Incidentally, this is one of the means that the spooks use to intercept communications. For real. Except the spook-style "stinger specials" have a lot more range than these consumer versions of a "femtocell" and once again, since they look to your phone like a perfectly-legitimate provider signal your phone will connect to them with no warning or other indication that it is preferring it over the real signal.
And finally the FBI is now hiring "Black Hats" to hack people's gear. This really shouldn't qualify as "news" but apparently it does. Of note is that the bureau is alleged to be purchasing hacking tools. Isn't that special? I'm sure it is, and I'm sure they would never use them without a proper warrant -- right?
Oh, and by the way, one of the exploits is to hack into Android handsets and..... turn on the microphone. Of course the problem is that an astute user will notice the battery drain from the data transmission. Boobus Americanus, however, probably won't -- just like they'll happily buy a phone (the much-ballyhooed Motorola handset announced last week) programmed to listen all the time -- but of course it will "only" listen "when directly addressed." Uh huh.
Speaking of which Forbes was all over that device claiming it was a "pricing mistake." And the fact that Motorola and Google is hawking this thing with a $575 unlocked, off-contract price point is amusing to me. See, there were many who proclaimed that this device would be $300 unlocked and off-contract, trashing the market for many higher-end (and pricier) devices.

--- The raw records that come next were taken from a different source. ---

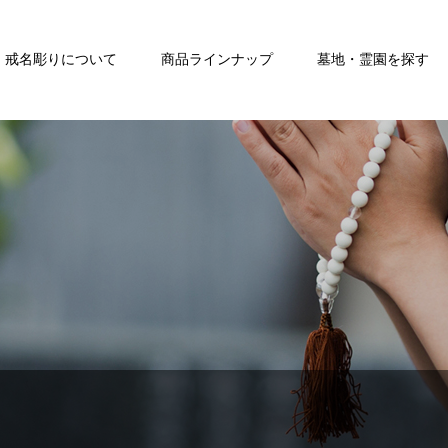
戒名彫りについて
商品ラインナップ
墓地・霊園を探す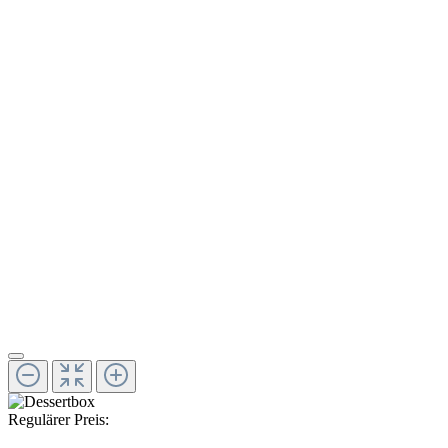
Regulärer Preis: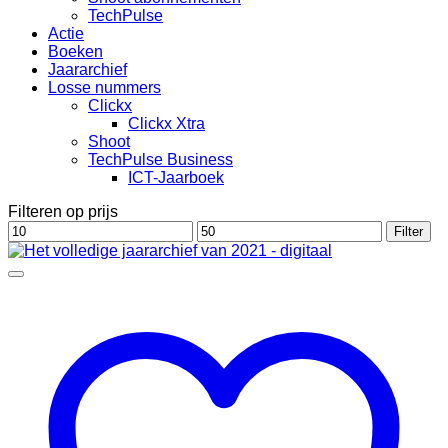
TechPulse
Actie
Boeken
Jaararchief
Losse nummers
Clickx
Clickx Xtra
Shoot
TechPulse Business
ICT-Jaarboek
Filteren op prijs
Min.
Max.
Filter
prijs
prijs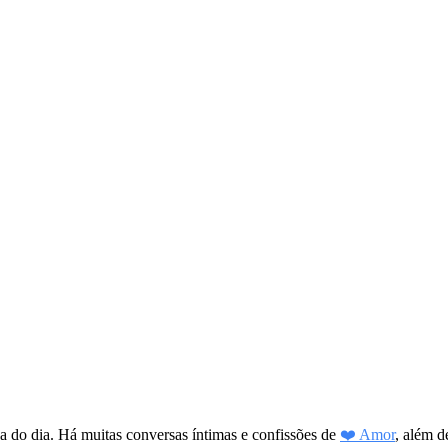
a do dia. Há muitas conversas íntimas e confissões de
❤️ Amor
, além d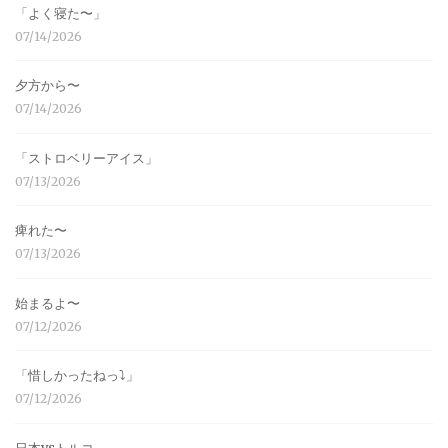
「よく寝た〜」
07/14/2026
夕方から〜
07/14/2026
「ストロベリーアイス」
07/13/2026
痺れた〜
07/13/2026
始まるよ〜
07/12/2026
「惜しかったねっ⤵︎」
07/12/2026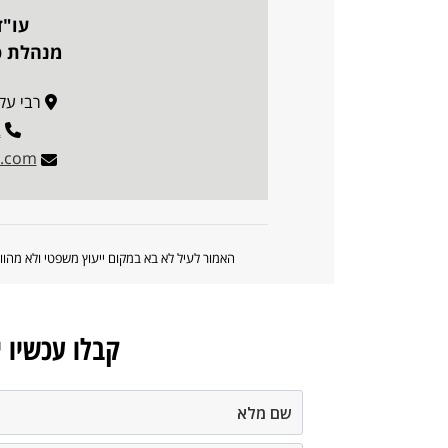
עו"ד
מנהלת פו
רבי עקיבא 50, ג
2
l.com
האמור לעיל לא בא במקום ייעוץ משפטי ולא מה
קבלו עכשיו 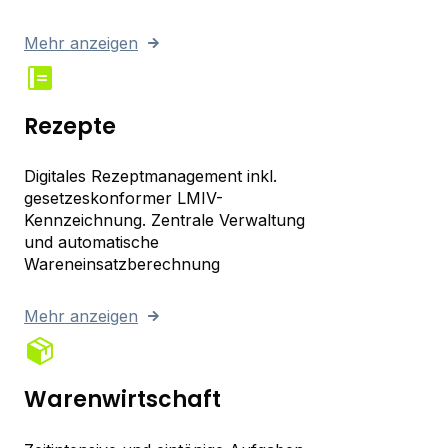
Mehr anzeigen
Rezepte
Digitales Rezeptmanagement inkl.
gesetzeskonformer LMIV-
Kennzeichnung. Zentrale Verwaltung
und automatische
Wareneinsatzberechnung
Mehr anzeigen
Warenwirtschaft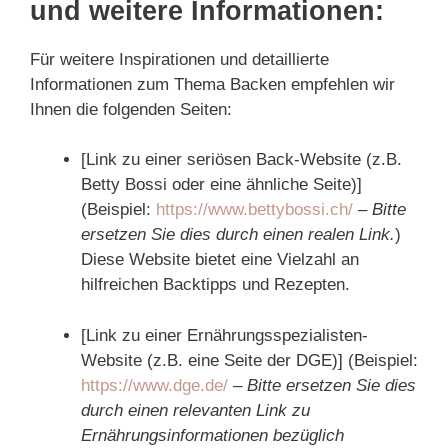
und weitere Informationen:
Für weitere Inspirationen und detaillierte
Informationen zum Thema Backen empfehlen wir
Ihnen die folgenden Seiten:
[Link zu einer seriösen Back-Website (z.B.
Betty Bossi oder eine ähnliche Seite)]
(Beispiel:
https://www.bettybossi.ch/
–
Bitte
ersetzen Sie dies durch einen realen Link.
)
Diese Website bietet eine Vielzahl an
hilfreichen Backtipps und Rezepten.
[Link zu einer Ernährungsspezialisten-
Website (z.B. eine Seite der DGE)] (Beispiel:
https://www.dge.de/
–
Bitte ersetzen Sie dies
durch einen relevanten Link zu
Ernährungsinformationen bezüglich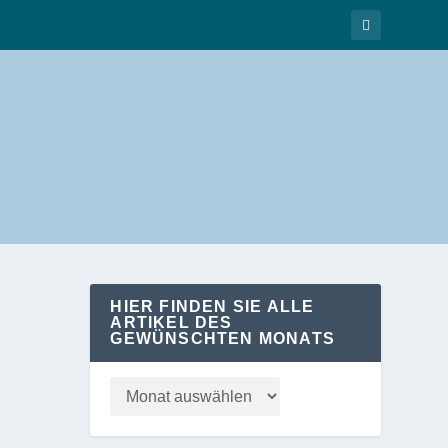
HIER FINDEN SIE ALLE
ARTIKEL DES
GEWÜNSCHTEN MONATS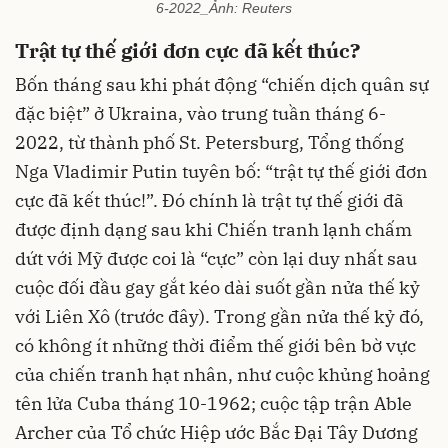
6-2022_Ảnh: Reuters
Trật tự thế giới đơn cực đã kết thúc?
Bốn tháng sau khi phát động “chiến dịch quân sự
đặc biệt” ở Ukraina, vào trung tuần tháng 6-
2022, từ thành phố St. Petersburg, Tổng thống
Nga Vladimir Putin tuyên bố: “trật tự thế giới đơn
cực đã kết thúc!”. Đó chính là trật tự thế giới đã
được định dạng sau khi Chiến tranh lạnh chấm
dứt với Mỹ được coi là “cực” còn lại duy nhất sau
cuộc đối đầu gay gắt kéo dài suốt gần nửa thế kỷ
với Liên Xô (trước đây). Trong gần nửa thế kỷ đó,
có không ít những thời điểm thế giới bên bờ vực
của chiến tranh hạt nhân, như cuộc khủng hoảng
tên lửa Cuba tháng 10-1962; cuộc tập trận Able
Archer của Tổ chức Hiệp ước Bắc Đại Tây Dương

But the real problem is Android itself. It's dated, it's inefficient, and there's no good way out because backward compatibility is required. Worse, Google considers Android a means to deliver "product" (you) to them for the purpose of advertising which they then sell on to commercial folks who want to sell you something. The fact that the device also makes phone calls is the hook to get you to use it. IOS isn't really any different; both contain the means to deliver you to the commercial people who want your information so they can spam with you "special offers" of various sorts and try to pry open your wallet. For this you (apparently) are willing to fork up $500 off-contract (or more) and double that when you buy a "subsidized" phone on a contract-based plan.
Excuse me while I chuckle at your stupidity given that you're more than happy to hand over your exact location and what you do every single day to a whole host of marketing firms and then claim your "privacy" has been invaded!
Then there's BlackBerry, which is making devices that at their core are about you communicating. The firm has not fallen into the trap of being primarily an ad-delivery device intended to take every bit of your activity and sell it to someone.
Now maybe they'll turn into that, but I certainly hope not.
And until they do, and so long as they keep pumping out newer firmware that leaves me slack-jawed at the improvements (which, incidentally, they've done again with BB10 in the 10.2 firmware which is now starting to leak out) I'll keep pointing out that from my point of view in the space that includes people who actually care about security and using their device as a tool rather than a toy they are, today, the only game in town.